STORED DATA section start

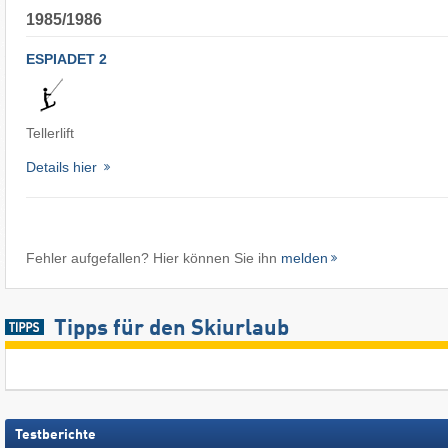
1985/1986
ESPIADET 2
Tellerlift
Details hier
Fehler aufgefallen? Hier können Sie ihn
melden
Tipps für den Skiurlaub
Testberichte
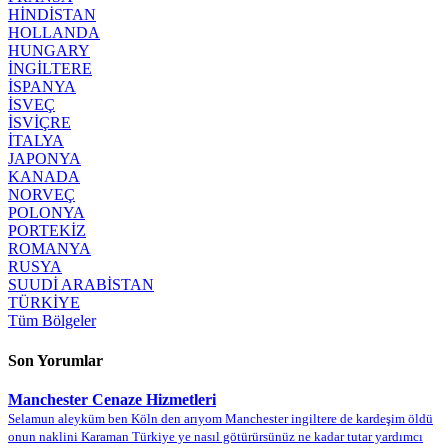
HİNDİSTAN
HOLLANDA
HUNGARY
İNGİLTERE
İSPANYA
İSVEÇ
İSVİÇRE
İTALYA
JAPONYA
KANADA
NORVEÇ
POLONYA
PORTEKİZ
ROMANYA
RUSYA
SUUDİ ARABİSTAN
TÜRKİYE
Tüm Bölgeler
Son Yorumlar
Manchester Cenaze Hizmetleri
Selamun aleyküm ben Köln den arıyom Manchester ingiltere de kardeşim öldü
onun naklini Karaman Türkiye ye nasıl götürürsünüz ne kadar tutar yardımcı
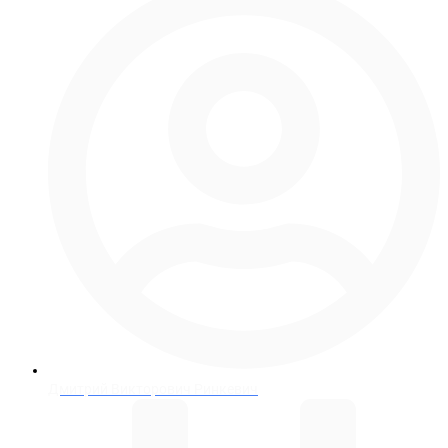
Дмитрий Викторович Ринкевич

STORED DATA section end
STORED DATA section start

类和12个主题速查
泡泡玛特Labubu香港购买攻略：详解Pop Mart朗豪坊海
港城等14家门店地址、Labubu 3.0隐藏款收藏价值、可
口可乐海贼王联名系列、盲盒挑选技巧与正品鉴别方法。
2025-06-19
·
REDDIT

STORED DATA section end
STORED DATA section start

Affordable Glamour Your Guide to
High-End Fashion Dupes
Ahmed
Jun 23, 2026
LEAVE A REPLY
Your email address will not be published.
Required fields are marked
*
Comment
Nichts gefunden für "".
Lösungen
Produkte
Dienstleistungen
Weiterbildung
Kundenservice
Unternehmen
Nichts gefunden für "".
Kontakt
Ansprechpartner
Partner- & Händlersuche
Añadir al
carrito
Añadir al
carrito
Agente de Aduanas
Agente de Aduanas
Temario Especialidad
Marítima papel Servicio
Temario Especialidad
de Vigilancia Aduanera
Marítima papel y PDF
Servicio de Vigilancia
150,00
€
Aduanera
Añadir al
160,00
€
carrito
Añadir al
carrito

STORED DATA section end

▸ WORK ORDER
Report each line of the material in which the string "Marítima" occurs.

▸ WRITTEN ANSWER
Marítima papel Servicio
Marítima papel y PDF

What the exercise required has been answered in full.